ROMA SI UNISCE CONTRO LA VIOLENZA DI GENERE. INIZIATIVA ALL'EUR PER PROMUOVERE LA LEGALITÀ

Fattitaliani

 


La moda come linguaggio capace di promuovere cultura, legalità e responsabilità sociale. È questo il messaggio emerso dall'incontro "Confronto per la ricerca di nuove prospettive: per un futuro di legalità e rispetto", svoltosi sabato 18 luglio nella prestigiosa Sala delle Colonne dell'EUR di Roma, nell'ambito del Rome Fashion Show – Haute Couture.

 

L'iniziativa ha trasformato la cornice dell'alta moda in un luogo di confronto e riflessione, superando i confini del fashion per creare un dialogo tra istituzioni, professionisti del diritto, mondo della cultura, della comunicazione e della medicina. Al centro del dibattito, temi di grande attualità come la prevenzione della violenza di genere, l'educazione affettiva e la diffusione della cultura della legalità.

 

Moderato dagli avvocati Bartolomeo Giordano, Responsabile Area Penale Co.Tu.Le.Vi.

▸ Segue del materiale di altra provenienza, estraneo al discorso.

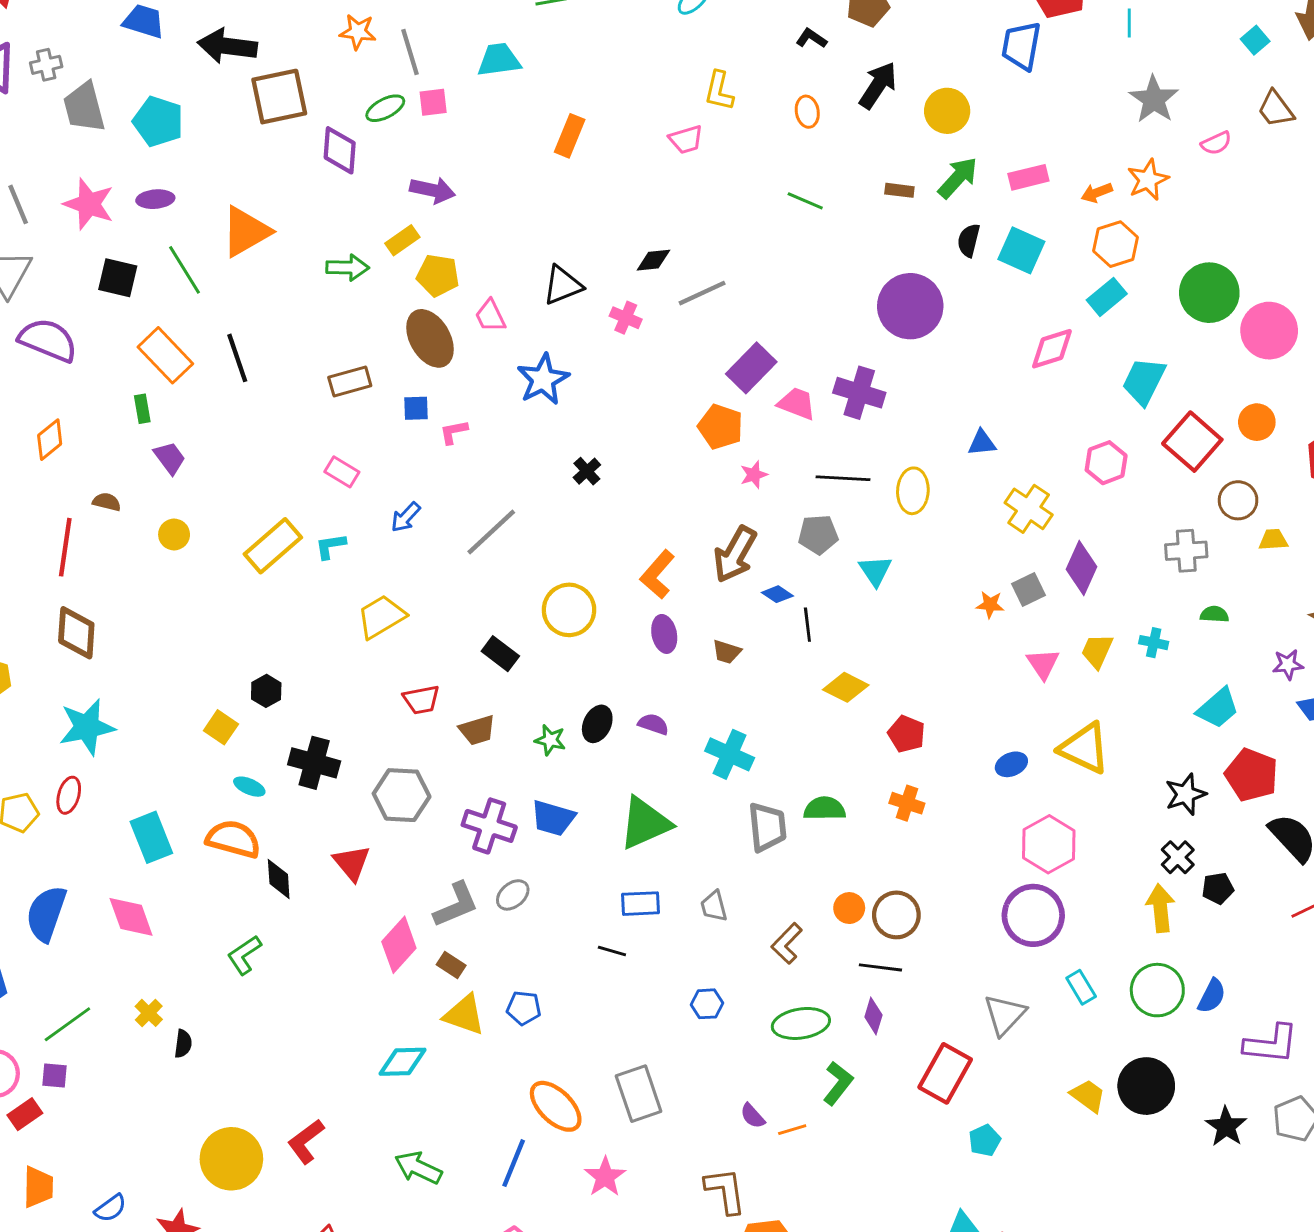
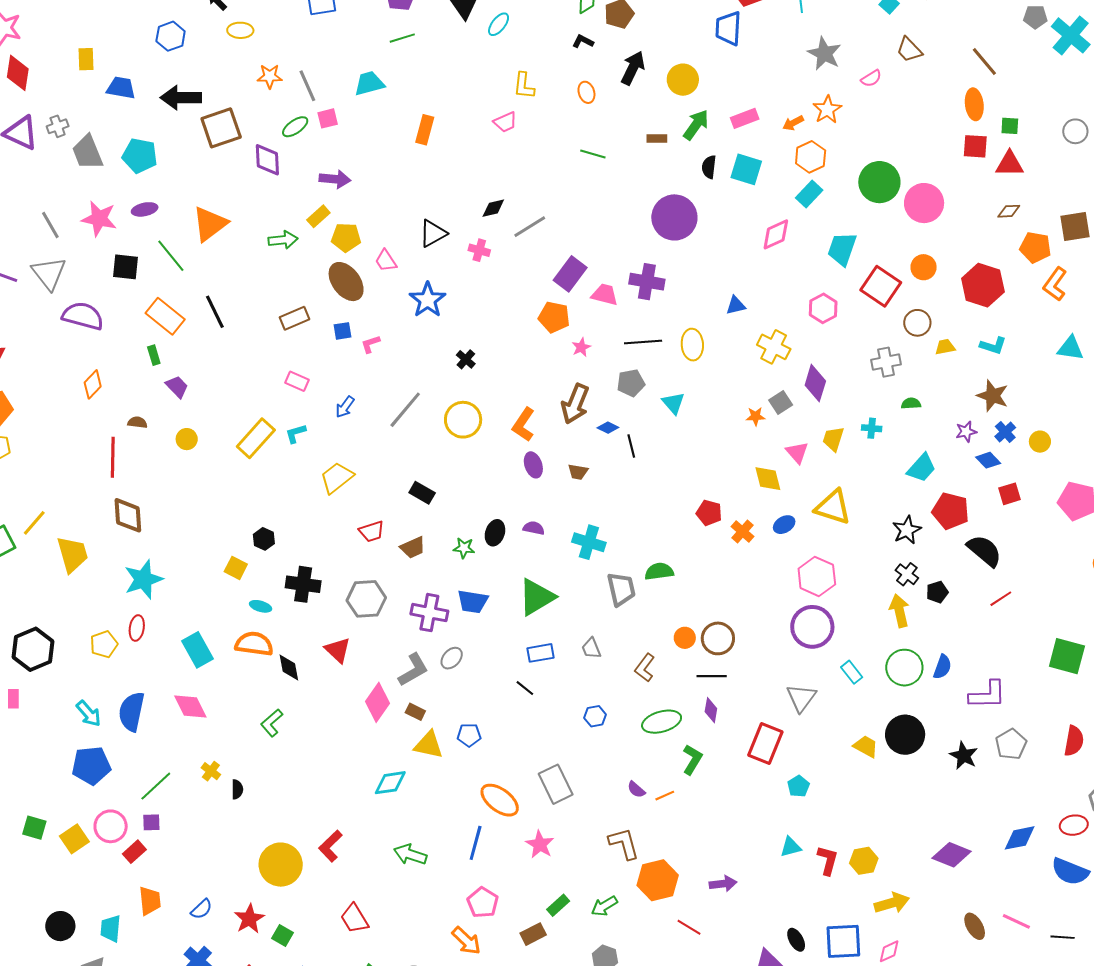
yellow circle: (569, 610) -> (463, 420), moved
yellow diamond: (846, 687) -> (768, 479), moved, turned 56
orange cross: (907, 803) -> (742, 532), moved, turned 30
black line: (612, 951) -> (525, 688), turned 30

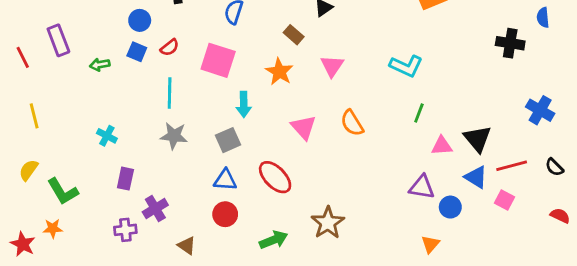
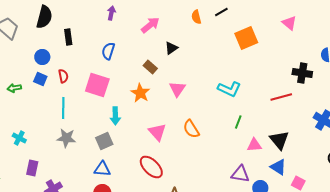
red semicircle: (170, 47) -> (63, 76), turned -64
red line: (512, 166) -> (281, 97), moved
red ellipse: (275, 177) -> (151, 167), moved

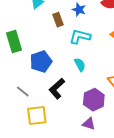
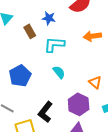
black L-shape: (57, 89) -> (45, 112), moved

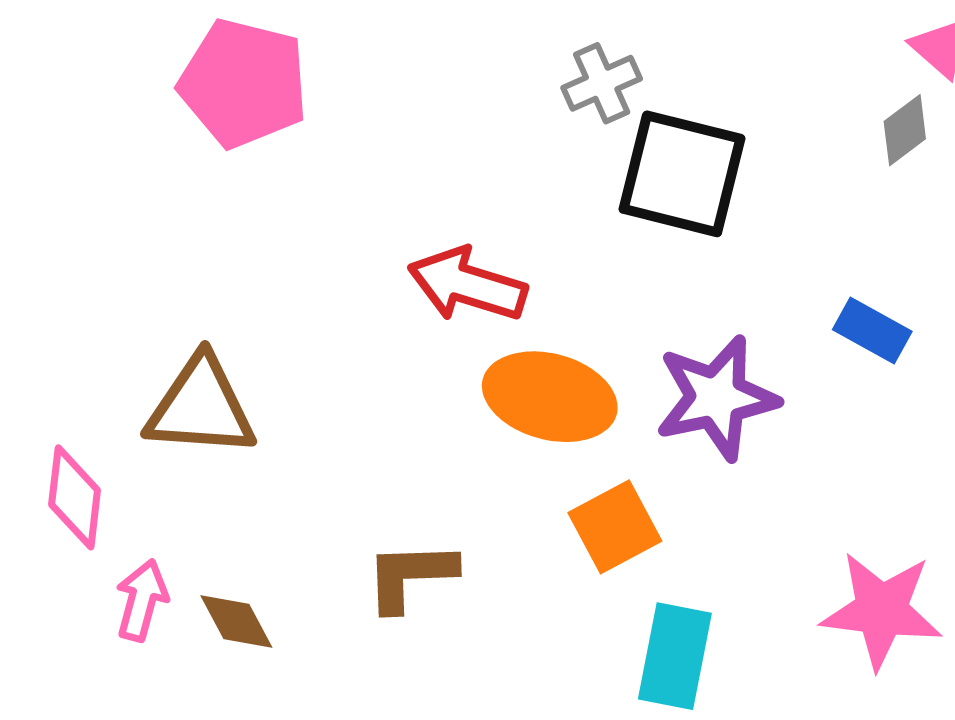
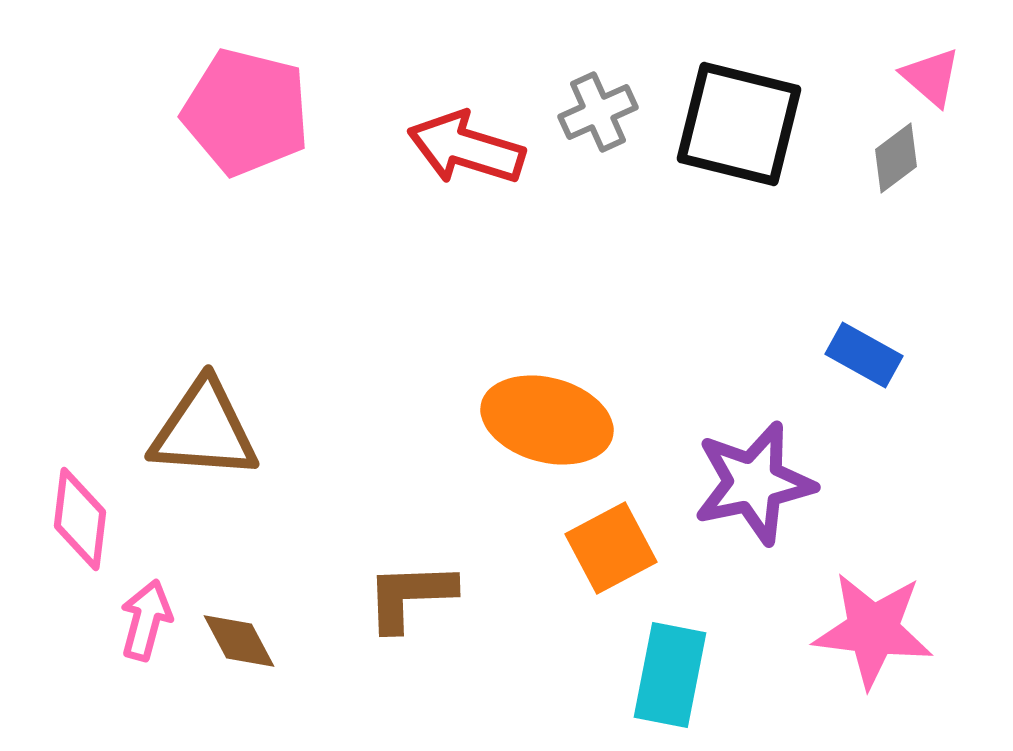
black square: (682, 174) -> (739, 124), moved
red arrow: (467, 285) -> (466, 148), moved
purple star: (717, 398) -> (754, 483), moved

Roma, e Romina Lanza, Responsabile dello Sportello Antiviolenza "Diana" – Co.Tu.Le.Vi. Roma, il confronto ha riunito esperti provenienti da diversi ambiti professionali, offrendo una lettura multidisciplinare di un fenomeno che richiede risposte condivise.

 

L'avvocata Adriana Boscagli, esperta di diritto di famiglia, ha evidenziato il ruolo fondamentale della famiglia nella prevenzione dei conflitti e nella costruzione di relazioni sane. Gennaro Coppola, CEO di One More Pictures, ha approfondito il valore del cinema e della comunicazione come strumenti di sensibilizzazione e responsabilità sociale. Sono intervenute, inoltre, Mariafrancesca Serra, Presidente di Donne Coldiretti, Dominga Cotarella, Presidente nazionale di Terranostra – Campagna Amica, ed Elvira Gregorace, scrittrice, portando il proprio contributo sul valore dell'educazione, della cultura e dell'impegno civile.

 

Ampio spazio è stato dedicato anche al tema della prevenzione sanitaria e degli aspetti medico-legali. Tra gli interventi, quello del dottor Roberto Pellicciari dell'Ospedale M.G. Vannini – Istituto Figlie di San Camillo, che ha richiamato l'importanza della prevenzione, e della dottoressa Giulia Petroni, medico legale, che ha affrontato il tema della psicopatologia forense. Tra gli ospiti presenti anche l'attore Luca Ribezzo.

 

L'incontro ha confermato come il contrasto alla violenza di genere non possa essere affidato esclusivamente agli strumenti giuridici, ma richieda un'alleanza stabile tra istituzioni, professionisti, mondo della cultura e società civile. Un impegno condiviso che passa attraverso la prevenzione, l'educazione e la promozione di una cultura fondata sul rispetto della persona e sulla legalità.